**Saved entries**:
──────────

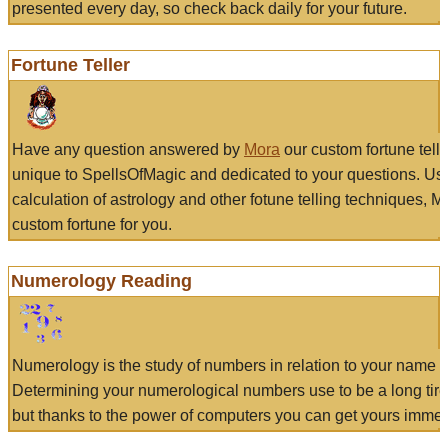
presented every day, so check back daily for your future.
Fortune Teller
Have any question answered by
Mora
our custom fortune tell
unique to SpellsOfMagic and dedicated to your questions. Us
calculation of astrology and other fotune telling techniques, 
custom fortune for you.
Numerology Reading
Numerology is the study of numbers in relation to your name a
Determining your numerological numbers use to be a long tir
but thanks to the power of computers you can get yours immed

──────────

**WHAT IS BEING ASKED**: Scan the records for the string "custom". Copy each line in which it appears.

**SOLUTION TO THE PROBLEM**:
our custom fortune tell
custom fortune for you.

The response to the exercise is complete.